Yesterday, received a CD-ROM from my uncle who has been doing a lot of family history/family tree stuff. All about the Norwegian side of the family: my paternal grandmother, and her parents and sibs and forebearers. Word processing documents with family trees, medical histories, how my great-grandparents individually left Norway in their young twenties, then met each other in Minnesota, moved to Montana to homestead [photo to left], then to Everett, Washington. Lots and lots of photos, both ancient and recent.
Was reminded that my cousin's (Guitar Cousin's younger brother) birthday is two days before mine; somehow I'd forgotten that.
Photo of my grandma and her sibs, when my grandma was around twelve. [Photo at left.]I can **totally** tell it's my grandma, by her facial expression.

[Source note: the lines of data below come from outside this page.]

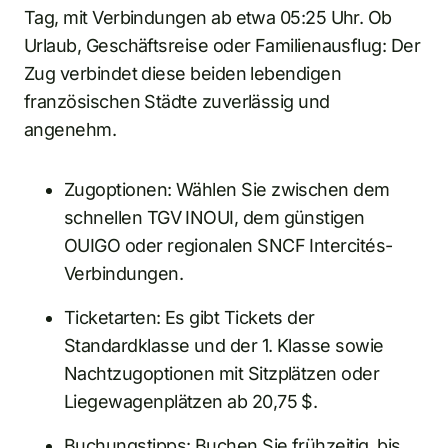
Tag, mit Verbindungen ab etwa 05:25 Uhr. Ob
Urlaub, Geschäftsreise oder Familienausflug: Der
Zug verbindet diese beiden lebendigen
französischen Städte zuverlässig und
angenehm.
Zugoptionen: Wählen Sie zwischen dem
schnellen TGV INOUI, dem günstigen
OUIGO oder regionalen SNCF Intercités-
Verbindungen.
Ticketarten: Es gibt Tickets der
Standardklasse und der 1. Klasse sowie
Nachtzugoptionen mit Sitzplätzen oder
Liegewagenplätzen ab 20,75 $.
Buchungstipps: Buchen Sie frühzeitig, bis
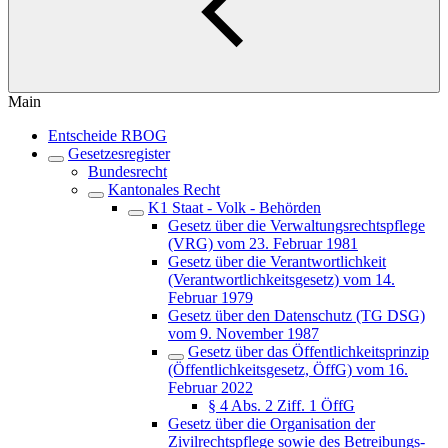
Main
Entscheide RBOG
Gesetzesregister
Bundesrecht
Kantonales Recht
K1 Staat - Volk - Behörden
Gesetz über die Verwaltungsrechtspflege
(VRG) vom 23. Februar 1981
Gesetz über die Verantwortlichkeit
(Verantwortlichkeitsgesetz) vom 14.
Februar 1979
Gesetz über den Datenschutz (TG DSG)
vom 9. November 1987
Gesetz über das Öffentlichkeitsprinzip
(Öffentlichkeitsgesetz, ÖffG) vom 16.
Februar 2022
§ 4 Abs. 2 Ziff. 1 ÖffG
Gesetz über die Organisation der
Zivilrechtspflege sowie des Betreibungs-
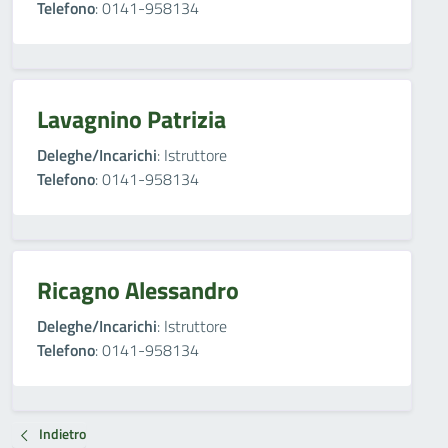
Telefono
: 0141-958134
Lavagnino Patrizia
Deleghe/Incarichi
: Istruttore
Telefono
: 0141-958134
Ricagno Alessandro
Deleghe/Incarichi
: Istruttore
Telefono
: 0141-958134
Indietro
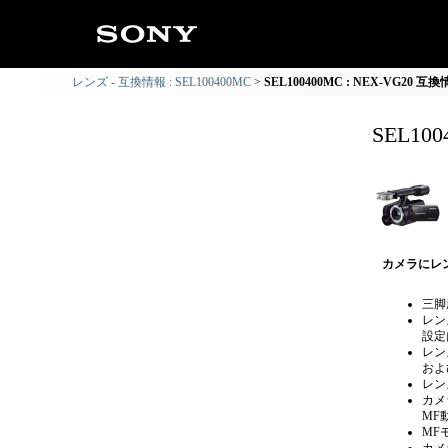
レンズ - 互換情報 : SEL100400MC
SEL100400MC : NEX-VG20 互
SEL10
カメラにレ
三脚
レン
設定
レン
およ
レン
カメ
MF
MF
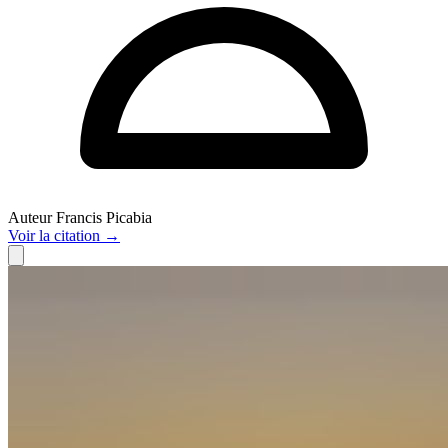
Auteur
Francis Picabia
Voir
la citation
→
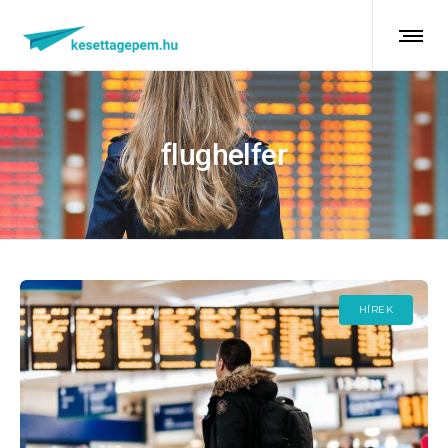
flughelfer
HÍREK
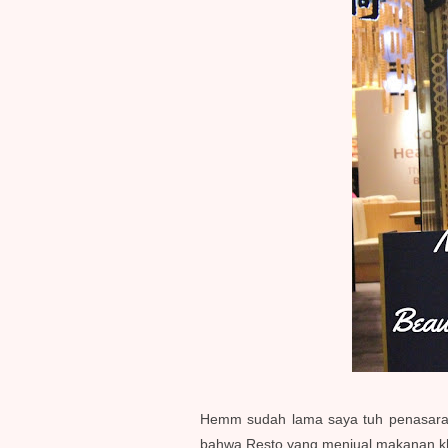
Hemm sudah lama saya tuh penasaran 
bahwa Resto yang menjual makanan kha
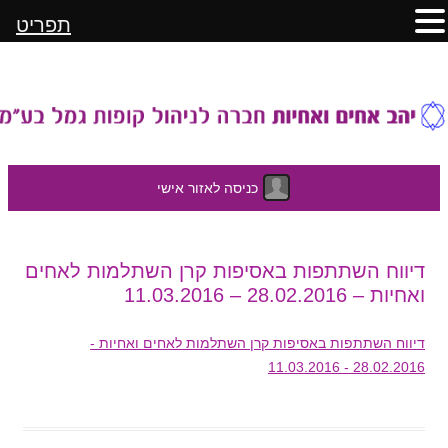
תפריט
כניסה לאזור אישי
לדלג
דיווח השתתפות באסיפות קרן השתלמות לאחים
לתוכן
ואחיות – 28.02.2016 – 11.03.2016
דיווח השתתפות באסיפות קרן השתלמות לאחים ואחיות -
28.02.2016 - 11.03.2016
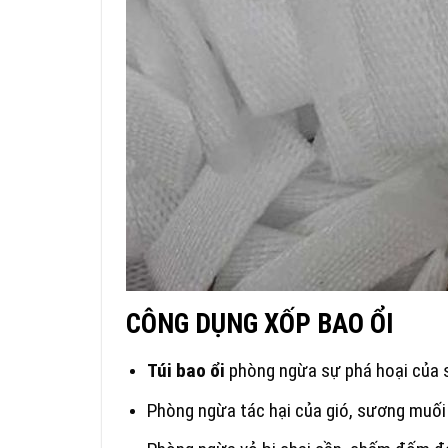
CÔNG
DỤNG XỐP BAO ỔI
Túi bao ổi
phòng ngừa sự phá hoại của 
Phòng ngừa tác hại của gió, sương muối 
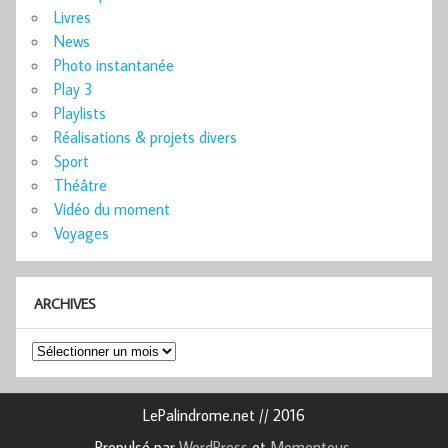
Livres
News
Photo instantanée
Play 3
Playlists
Réalisations & projets divers
Sport
Théâtre
Vidéo du moment
Voyages
ARCHIVES
Archives
LePalindrome.net // 2016
Propulsé par
WordPress
et
Momentous
.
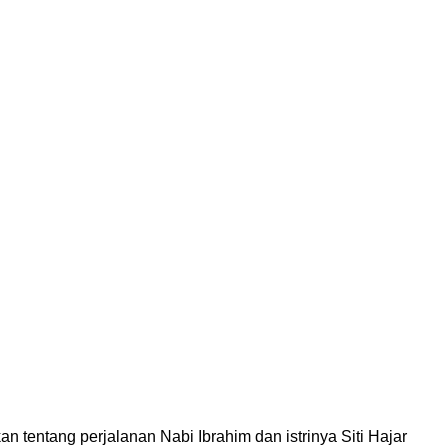
tentang perjalanan Nabi Ibrahim dan istrinya Siti Hajar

Learned that my great-grandmother had eight kids -- basically having a kid every 1.5 to 2.5 years, from when she was 22 to when she was 40. And that the youngest daughter died of pneumonia when she was six -- when my Grandma was fourteen. I wonder how that affected her. She's always had a streak of being worried that something bad had happened to someone, if (for example) they were running late for a family gathering. Since my younger sister died, I've had the same sort of thing: a sense of everyone's mortality. So, maybe that's where my grandma got it.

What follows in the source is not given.